= Alexandre Chayet =

Alexandre Chayet (1862– ), commonly referred to as M. (Note: for "Monsieur") Chayet, was Consul-General for France in Australia from 1911 to 1918. He was an active president of the Alliance française de Sydney. His collection of historical photographs is held by the National Library of Australia.

==History==

Chayet was born in Navarre and following studies at the School of Political Science and the School of Law in Paris, was in 1887 appointed Attaché to the Ministry of Foreign Affairs.
His overseas service began in 1890 as Consul in Madagascar, followed by similar appointments in Smyrna, Helsinki, Shieflis, Düsseldorf, Stuttgart, and Montreal.

He was appointed Chevalier of the Légion d'honneur.

M. and Mme Chayet arrived at Sydney by the SS Polynesian in November 1911.

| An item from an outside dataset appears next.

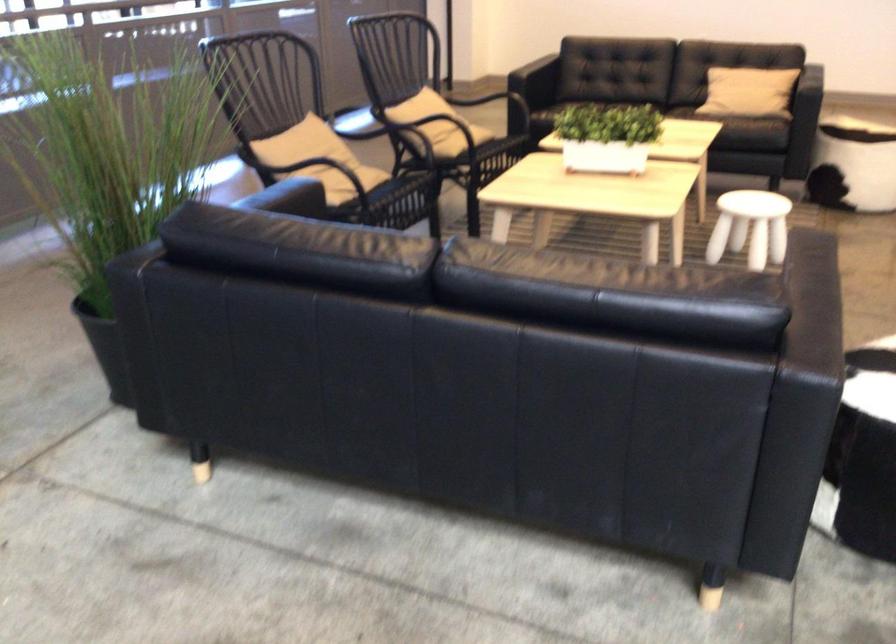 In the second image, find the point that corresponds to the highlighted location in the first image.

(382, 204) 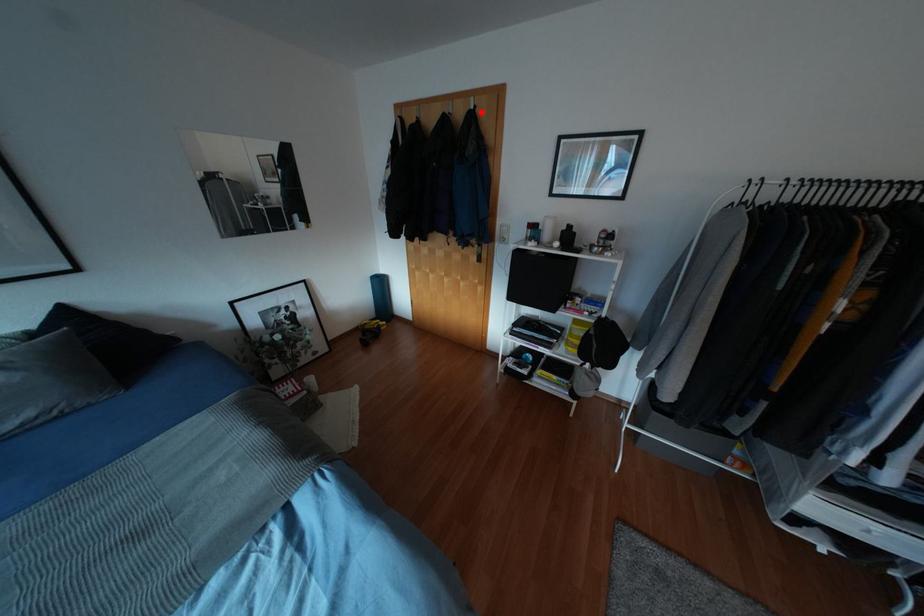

Between 1913 and 1916 he founded in turn the Société des conférences en langues étrangères, the Institut de conversation Française and the French Music Society, functions previously performed by the Alliance Française.
The Alliance, which existed from 1896 as little more than a lending library in the French Consulate, was formally founded in 1899 by Biard d'Aunet, the consul-general from 1893 to 1905. Albert Pinard, his successor as consul general (1905–1909), had little involvement with the Alliance, its successive presidents being Louis Nettement and Dr Émile Rougier. During this period the Alliance became more democratic, admitting both women and British Australians. A period of decline, which began around 1909 ended with the election of Pierre Durieux.
The Alliance was evicted from the Consulate and took a room in Mlle Boggio’s "Modern School of Languages" in Moore Street, Sydney (later became Martin Place), and again little more than a lending library.

Chayet and his wife returned to France in 1913 for six months' leave of absence. He returned alone in 1914.

He was recalled in 1918 and next served at the French Legation at Guatemala.

His collection of 52 historical Australian photographs, many taken by Frank Hurley, was purchased by the National Library of Australia from Jean Chayet, a descendant, and named "Alexandre Chayet collection".